Currently, national banks are leading the investment charge, with multilateral agencies and development banks the second and third highest donors. Private capital lags behind suggesting an opportunity to channel funds from such sources, especially given the potential profits from sustainable infrastructure assets. Yet private lenders are deterred by long return cycles, high regulatory risks and policy changes and the general complexity of projects.
A new proposal from the One Planet Lab Working Group on Financing Sustainable Infrastructure (including the International Finance Corporation (IFC), the Climate Policy Initiative, HSBC, the Institute for Climate Economics, the Green Climate Fund and the French government as partners) may offer a way to help scale the development and financing of sustainable infrastructure in low- and middle-income countries.

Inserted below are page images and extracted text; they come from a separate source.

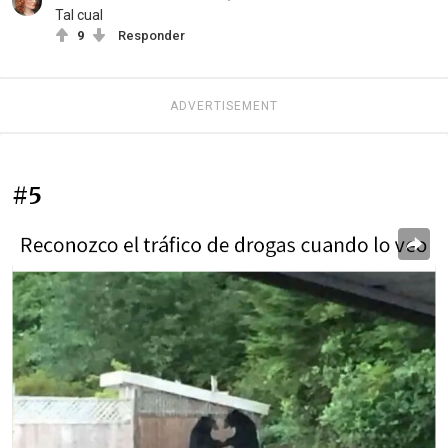
Tal cual
9
Responder
ADVERTISEMENT
#5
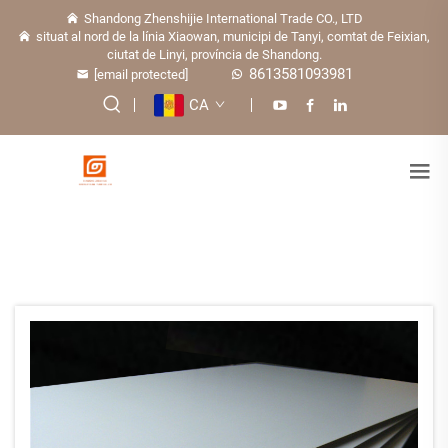
Shandong Zhenshijie International Trade CO., LTD
situat al nord de la línia Xiaowan, municipi de Tanyi, comtat de Feixian,
ciutat de Linyi, província de Shandong.
8613581093981
[email protected]
CA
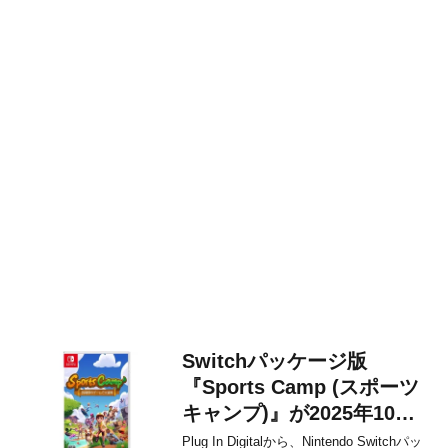
Switchパッケージ版
『Sports Camp (スポーツ
キャンプ)』が2025年10月
23日に発売決定！
Plug In Digitalから、Nintendo Switchパッ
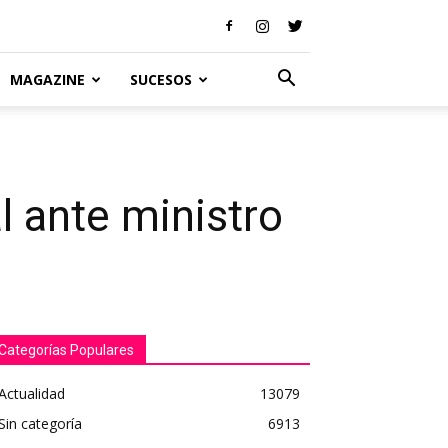
MAGAZINE
SUCESOS
l ante ministro
Categorías Populares
Actualidad
13079
Sin categoría
6913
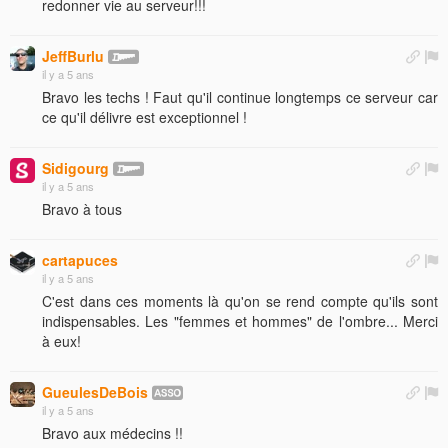
redonner vie au serveur!!!
JeffBurlu
il y a 5 ans
Bravo les techs ! Faut qu'il continue longtemps ce serveur car
ce qu'il délivre est exceptionnel !
Sidigourg
il y a 5 ans
Bravo à tous
cartapuces
il y a 5 ans
C'est dans ces moments là qu'on se rend compte qu'ils sont
indispensables. Les "femmes et hommes" de l'ombre... Merci
à eux!
GueulesDeBois
il y a 5 ans
Bravo aux médecins !!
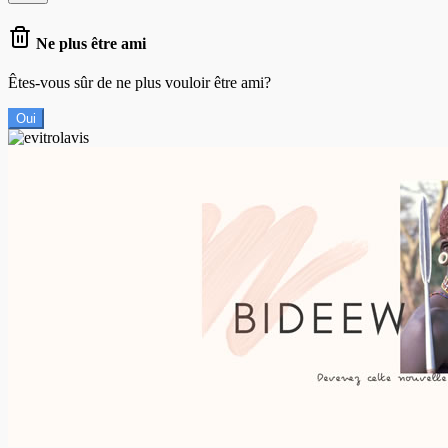
Ne plus être ami
Êtes-vous sûr de ne plus vouloir être ami?
Oui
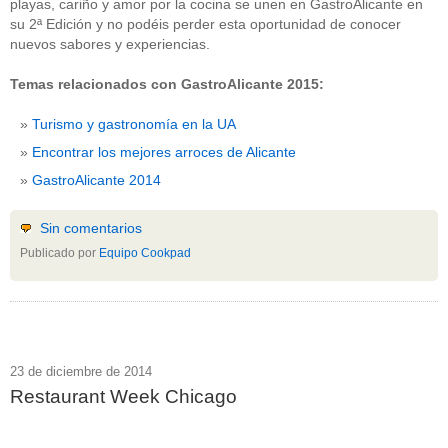
playas, cariño y amor por la cocina se unen en GastroAlicante en
su 2ª Edición y no podéis perder esta oportunidad de conocer
nuevos sabores y experiencias.
Temas relacionados con GastroAlicante 2015:
Turismo y gastronomía en la UA
Encontrar los mejores arroces de Alicante
GastroAlicante 2014
Sin comentarios
Publicado por
Equipo Cookpad
23 de diciembre de 2014
Restaurant Week Chicago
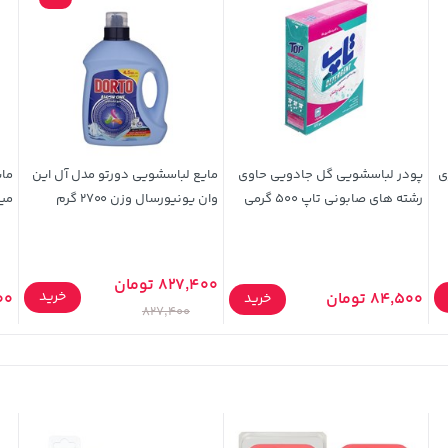
پودر لباسشویی گل جادویی حاوی
مایع لباسشویی دورتو مدل آل این
رشته های صابونی تاپ 500 گرمی
وان یونیورسال وزن 2700 گرم
میل
827,400 تومان
خرید
84,500 تومان
900
خرید
827,400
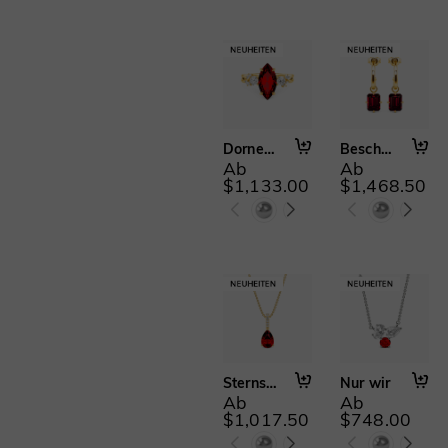
Versteckter Halo(23)
Fuchsienrot(1216)
Herz & Herzschlag(13)
Peridotgrün(1216)
Unendlichkeit(2)
Swiss Blue(1205)
Austauschbar(27)
Aquamarinblau(1216)
Fancy Yellow(1216)
Verschlungen & Knoten(75)
Mutter & Familie(147)
Dornengestrüpp
Beschwingte Schritte
Natur- & Blumenmotive(45)
Ab
Ab
Verlobungsversprechen-
$1,133.00
$1,468.50
Ringe(127)
Skulptural(17)
Ring mit Seitensteinen(197)
Solitärring(67)
Geteilte Ringschiene(30)
Stapelbare Ringe(14)
Dreisteinring(48)
Toi Et Moi(19)
Sternschnuppe
Nur wir
Vintage & Milgrain(28)
Ab
Ab
$1,017.50
$748.00
Jubiläumsringe(7)
Klassische Trauringe(7)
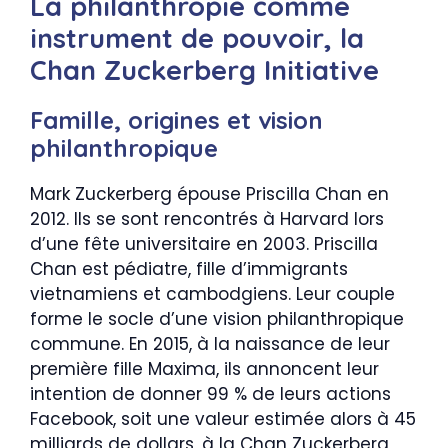
La philanthropie comme
instrument de pouvoir, la
Chan Zuckerberg Initiative
Famille, origines et vision
philanthropique
Mark Zuckerberg épouse Priscilla Chan en
2012. Ils se sont rencontrés à Harvard lors
d’une fête universitaire en 2003. Priscilla
Chan est pédiatre, fille d’immigrants
vietnamiens et cambodgiens. Leur couple
forme le socle d’une vision philanthropique
commune. En 2015, à la naissance de leur
première fille Maxima, ils annoncent leur
intention de donner 99 % de leurs actions
Facebook, soit une valeur estimée alors à 45
milliards de dollars, à la Chan Zuckerberg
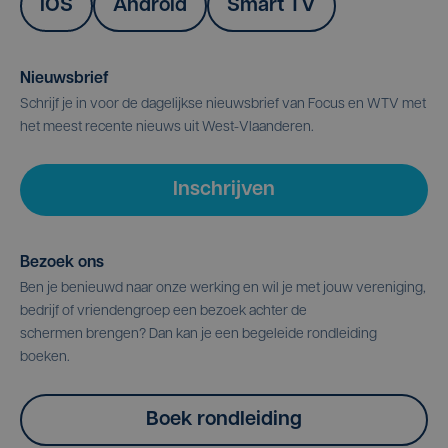
IOS
Android
Smart TV
Nieuwsbrief
Schrijf je in voor de dagelijkse nieuwsbrief van Focus en WTV met
het meest recente nieuws uit West-Vlaanderen.
Inschrijven
Bezoek ons
Ben je benieuwd naar onze werking en wil je met jouw vereniging,
bedrijf of vriendengroep een bezoek achter de
schermen brengen? Dan kan je een begeleide rondleiding
boeken.
Boek rondleiding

The proposal, called VERT-Infra, is a holistic framework that outlines at least four measures to support infrastructure across the entirety of the project life cycle. VERT-Infra (short for “Vision for an Environmentally Responsible Transition – Infrastructure”) would initially focus on the four areas of energy, energy storage, transport and buildings but with the opportunity to expand to others in time. It would then put in place the following building blocks:
As laid out in a recent article, the Project Preparation Funds would provide technical assistance to support development of bankable sustainable infrastructure projects.
Sustainable Financing Facilities would provide low-cost financing to eligible national development banks (NDBs) and local financial institutions that lack regular access to international capital markets. These institutions would then lend the funds to sustainable infrastructure projects.
Sustainable Infrastructure Funds would purchase loans for operating assets that have already been financed by regional development banks, NDBs and local institutions. This would free up capital for new and additional investment.
Policy and Planning Funds would support long-term capacity building to help low- and middle-income countries plan and deliver sustainable infrastructure and strengthen vital governance and policy frameworks in line with nationally determined policies.
Underpinned by the same governance structure as the green bond market, this new proposal may pave a way forward to fill the investment gap for sustainable infrastructure.